Variable annuities and variable life insurance plans are considered long term, liquid, investments. For individuals seeking an addition to the retirement portfolio, variable annuities and variable life insurance plans provide an investment with a stable return. In terms of retirement planning, understanding the difference between a variable annuity and a variable life insurance plan, and the advantages as part of retirement, will provide for better education of those seeking to boost the retirement portfolio later in life.
With tax deferred earnings, variable annuities and variable life insurance plans provide for a tax free option for accumulating funds into retirement. Making a one time variable annuity payment will ensure a regular monthly income into retirement. Under a variable annuity, monies are deposited into an annuity account with one lump sum paid and allowed to defer and grow until retirement. Conversely, under a variable life insurance plan, premiums are paid on a regular basis. For seniors approaching retirement, annuity investments offer a guaranteed return for income into the later years of life.
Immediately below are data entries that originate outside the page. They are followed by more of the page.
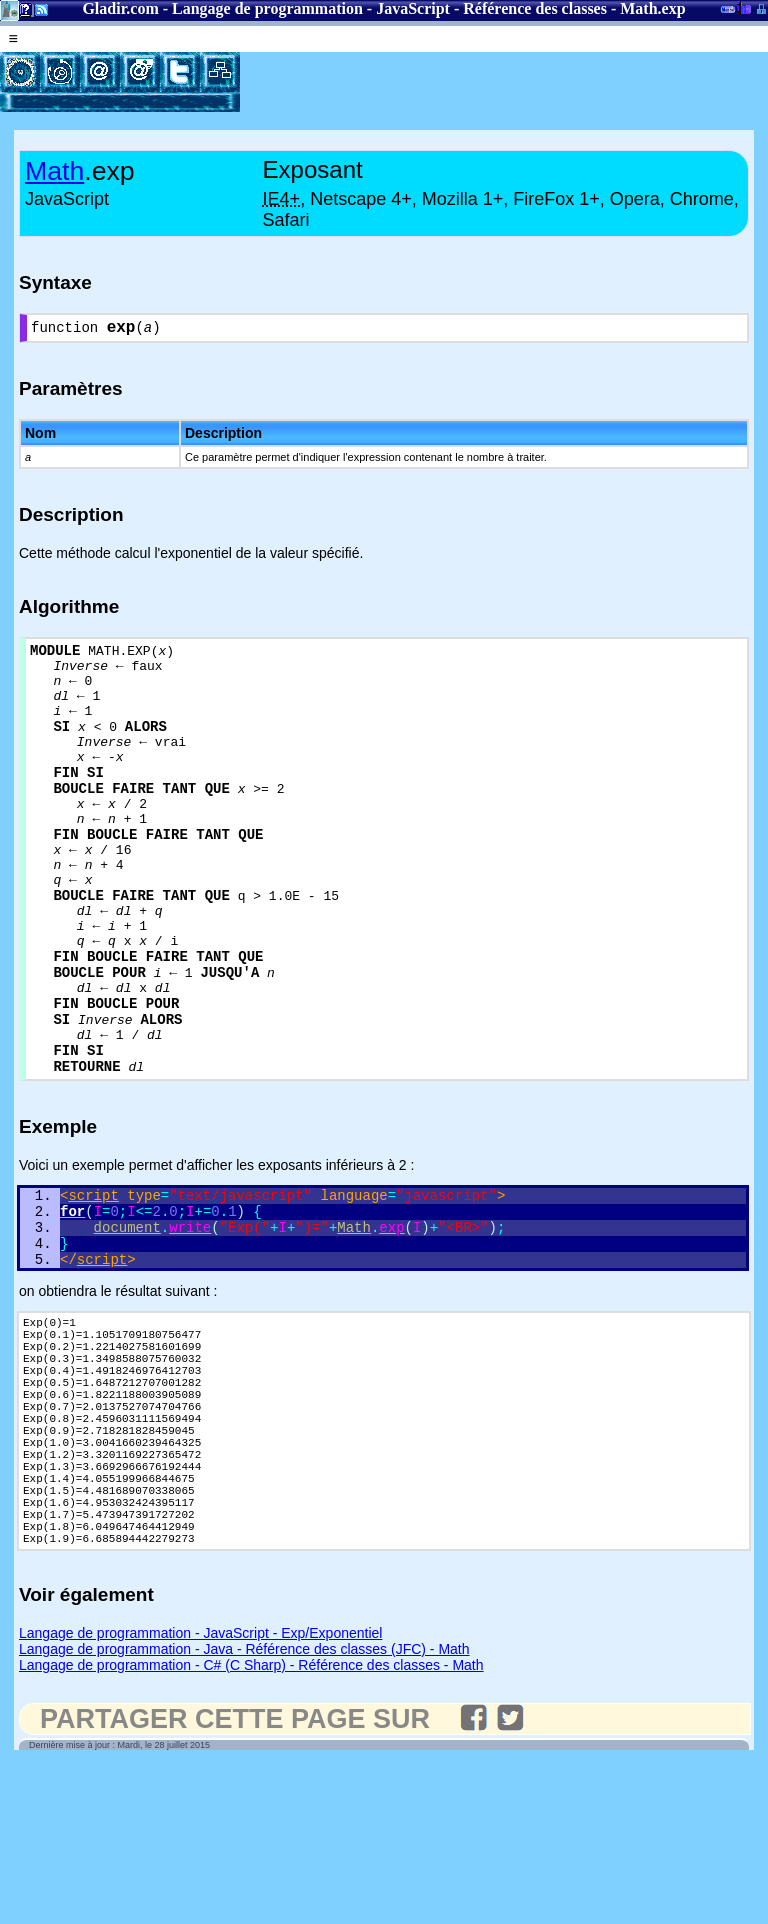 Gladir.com (120, 8)
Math (638, 8)
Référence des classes (535, 8)
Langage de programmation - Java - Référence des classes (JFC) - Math (244, 1809)
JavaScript (413, 8)
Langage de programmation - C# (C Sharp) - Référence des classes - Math (251, 1825)
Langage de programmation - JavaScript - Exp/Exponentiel (200, 1793)
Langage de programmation (267, 8) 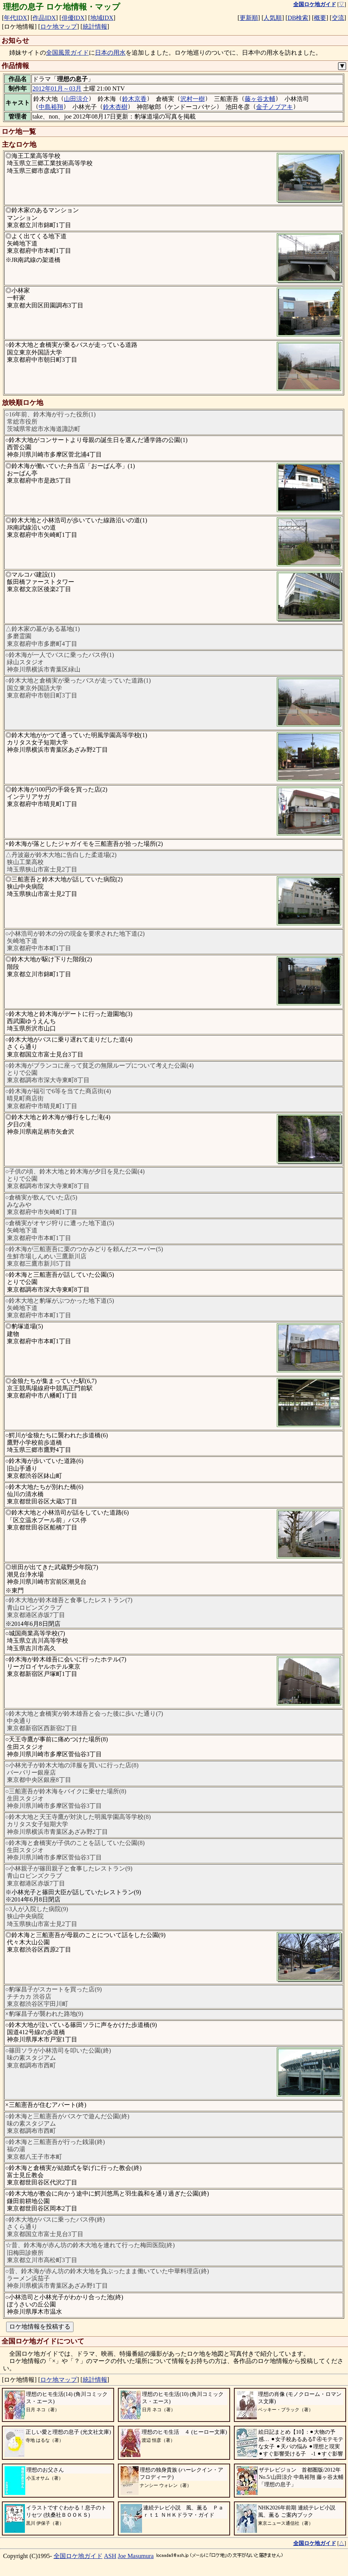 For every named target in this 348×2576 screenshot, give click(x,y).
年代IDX (15, 18)
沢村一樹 (192, 99)
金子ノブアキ (274, 107)
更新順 (249, 18)
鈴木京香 (134, 99)
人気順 (272, 18)
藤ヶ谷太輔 (260, 99)
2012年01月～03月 (57, 88)
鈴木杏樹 (115, 107)
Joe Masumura (136, 2556)
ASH (110, 2556)
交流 (338, 18)
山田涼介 (76, 99)
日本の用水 (110, 52)
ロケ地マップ (58, 26)
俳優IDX (73, 18)
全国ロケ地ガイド (78, 2556)
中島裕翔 (51, 107)
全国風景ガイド (67, 52)
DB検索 (298, 18)
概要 (320, 18)
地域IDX (101, 18)
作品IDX (44, 18)
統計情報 (95, 26)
Additionally, when purchasing a variable annuity or variable life insurance, investors will suggest purchasing a plan through the 401(k). This option, as a purchase, is not advantageous as the 401(k) is already a tax deferred program. As a selling point, by financial investors, this may be deceiving. Additionally, in response to the market change of the 1990s, many insurance carriers are now offering sub-accounts as an opportunity to further diversify the portfolio of the investor.
In terms of sub accounts, financial consultants widely agree sub accounts should be diversified just as any investment portfolio. Investing in a variable annuity, or variable life insurance, sub account should not be limited to one account option. The ultimate benefit of investment lies in the guaranteed retirement income equal to, and no less than, the premiums paid in or the adjusted benefit amount. In terms of choice of plans, the variable annuity is recommended over the variable life insurance when the investor already owns a life insurance plan.
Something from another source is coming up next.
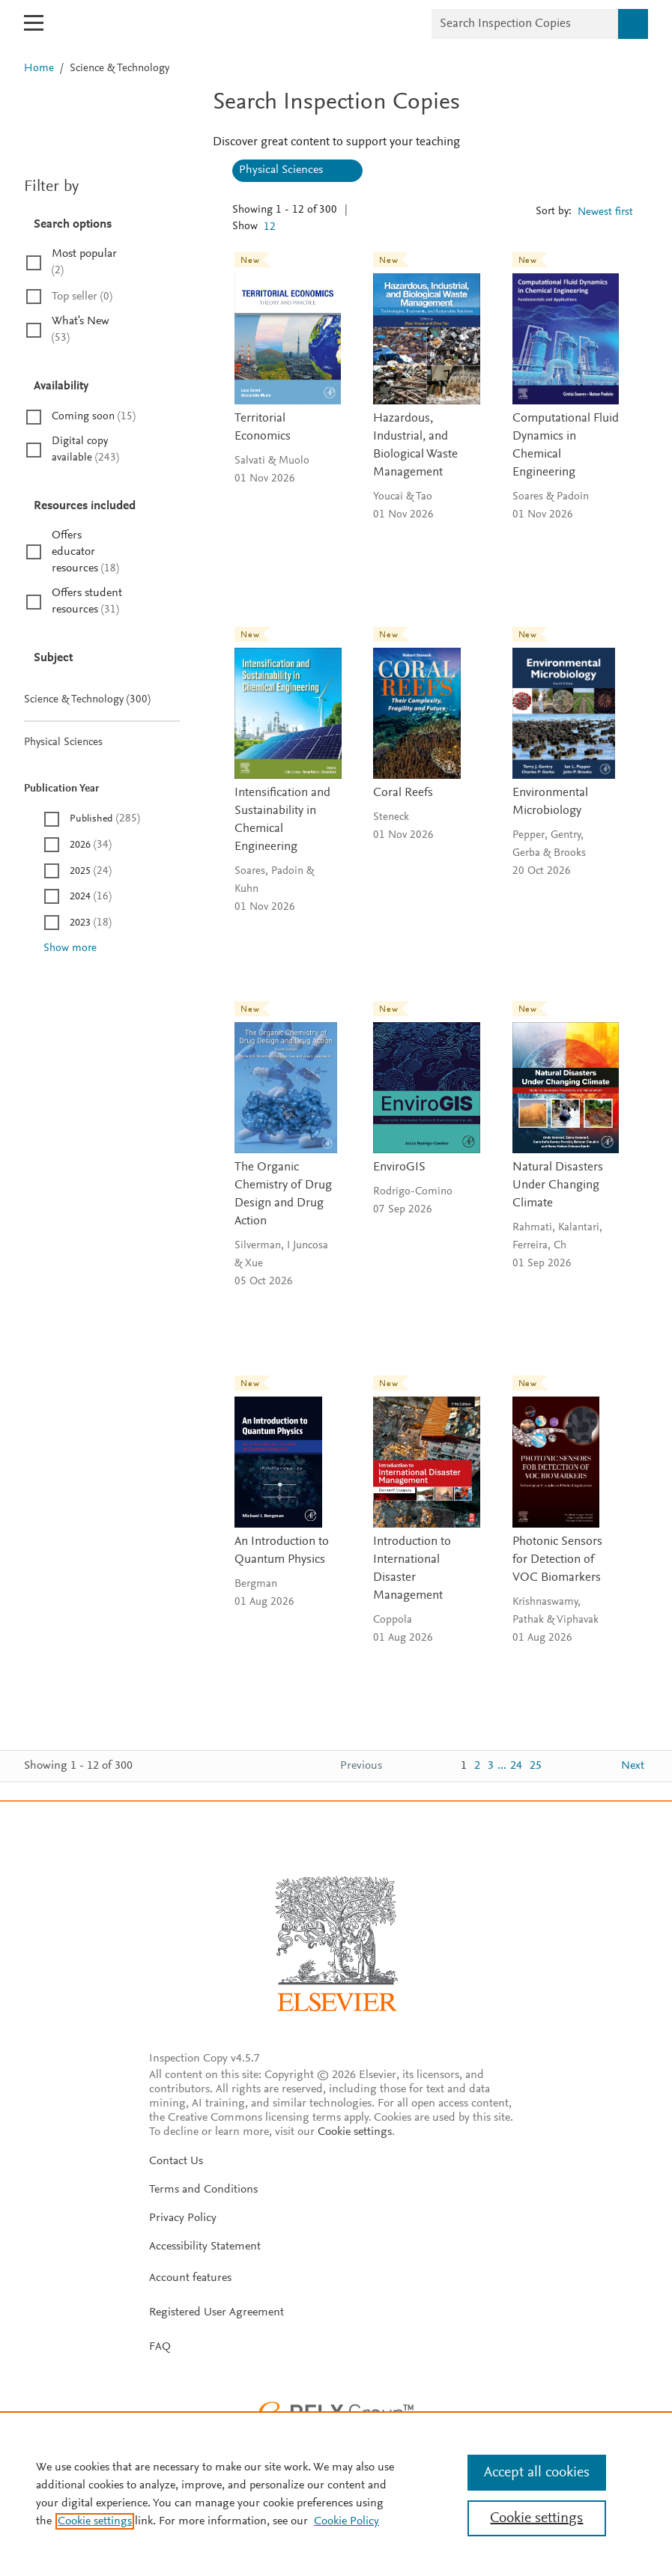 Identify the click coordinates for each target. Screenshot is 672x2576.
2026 (91, 845)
Under a variable life insurance policy, benefits are liquidated at death, immediately, to the family without requiring the liquidation of other benefits. Life insurance benefits are tax free to the remaining family. An additional advantage to variable life insurance lies in the ability to take out cash withdrawals or loans, against the plan, offering a supplemental income into retirement or for expenses such as college education or medical expenses.